§ **BRIEF**: A single number is expected: the count of lines below where the word "kunder" occurs.

----- MATERIAL TO PROCESS -----

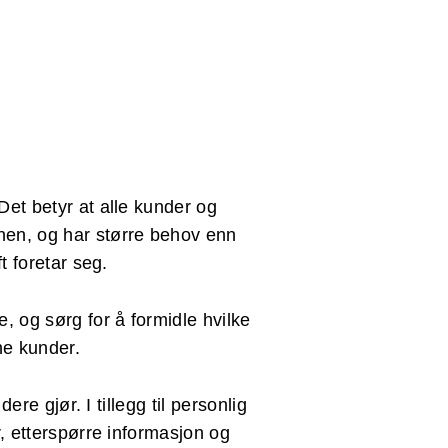
Det betyr at alle kunder og
nen, og har større behov enn
t foretar seg.
, og sørg for å formidle hvilke
ne kunder.
dere gjør. I tillegg til personlig
r, etterspørre informasjon og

-----

§ **OUTPUT OF THE TASK**: 2